▶ **EXERCISE INSTRUCTIONS**
Scan the entries for lines with the word "industri", then copy those lines.

▶ **DATA EXCERPTS**
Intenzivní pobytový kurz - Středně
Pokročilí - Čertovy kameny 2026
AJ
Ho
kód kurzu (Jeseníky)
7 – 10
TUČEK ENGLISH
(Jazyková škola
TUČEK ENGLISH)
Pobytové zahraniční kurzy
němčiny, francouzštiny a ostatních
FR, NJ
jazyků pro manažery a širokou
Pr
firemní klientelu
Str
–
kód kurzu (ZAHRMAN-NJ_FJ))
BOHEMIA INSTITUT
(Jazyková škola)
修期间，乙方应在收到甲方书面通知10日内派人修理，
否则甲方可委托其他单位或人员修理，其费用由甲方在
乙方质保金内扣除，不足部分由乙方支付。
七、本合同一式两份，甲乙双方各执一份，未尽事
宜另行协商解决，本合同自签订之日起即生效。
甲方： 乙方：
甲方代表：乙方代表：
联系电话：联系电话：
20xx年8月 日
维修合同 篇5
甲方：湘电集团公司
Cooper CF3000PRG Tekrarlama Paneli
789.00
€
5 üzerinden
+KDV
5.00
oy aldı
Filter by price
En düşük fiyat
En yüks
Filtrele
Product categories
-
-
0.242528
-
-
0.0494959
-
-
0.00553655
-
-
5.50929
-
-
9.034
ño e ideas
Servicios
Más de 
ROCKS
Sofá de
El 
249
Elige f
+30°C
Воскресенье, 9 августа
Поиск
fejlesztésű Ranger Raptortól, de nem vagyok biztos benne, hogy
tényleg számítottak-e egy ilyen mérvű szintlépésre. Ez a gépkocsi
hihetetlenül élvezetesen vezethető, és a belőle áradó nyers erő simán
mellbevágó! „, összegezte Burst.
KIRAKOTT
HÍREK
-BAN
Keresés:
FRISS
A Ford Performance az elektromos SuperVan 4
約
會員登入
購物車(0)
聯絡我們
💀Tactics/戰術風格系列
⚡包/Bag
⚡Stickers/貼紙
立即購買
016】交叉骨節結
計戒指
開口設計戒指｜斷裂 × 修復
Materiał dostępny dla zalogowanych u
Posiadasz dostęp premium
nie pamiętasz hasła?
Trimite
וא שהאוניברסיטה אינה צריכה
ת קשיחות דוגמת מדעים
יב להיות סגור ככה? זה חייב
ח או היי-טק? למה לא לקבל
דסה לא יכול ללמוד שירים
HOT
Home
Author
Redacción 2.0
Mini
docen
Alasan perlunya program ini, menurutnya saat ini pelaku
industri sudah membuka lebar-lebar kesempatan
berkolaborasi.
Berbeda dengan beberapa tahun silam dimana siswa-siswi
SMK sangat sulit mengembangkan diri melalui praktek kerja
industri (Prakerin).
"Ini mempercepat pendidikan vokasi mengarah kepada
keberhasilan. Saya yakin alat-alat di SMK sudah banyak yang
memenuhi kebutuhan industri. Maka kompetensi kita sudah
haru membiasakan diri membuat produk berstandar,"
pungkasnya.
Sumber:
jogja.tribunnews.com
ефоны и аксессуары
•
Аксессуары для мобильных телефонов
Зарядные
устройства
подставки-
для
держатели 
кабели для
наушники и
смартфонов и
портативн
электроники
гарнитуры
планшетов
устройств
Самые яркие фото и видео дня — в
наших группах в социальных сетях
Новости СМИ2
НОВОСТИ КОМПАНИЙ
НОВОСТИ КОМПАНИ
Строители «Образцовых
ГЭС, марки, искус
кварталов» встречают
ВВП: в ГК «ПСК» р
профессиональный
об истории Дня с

▶ **RESULT BELOW**
industri sudah membuka lebar-lebar kesempatan
industri (Prakerin).
memenuhi kebutuhan industri. Maka kompetensi kita sudah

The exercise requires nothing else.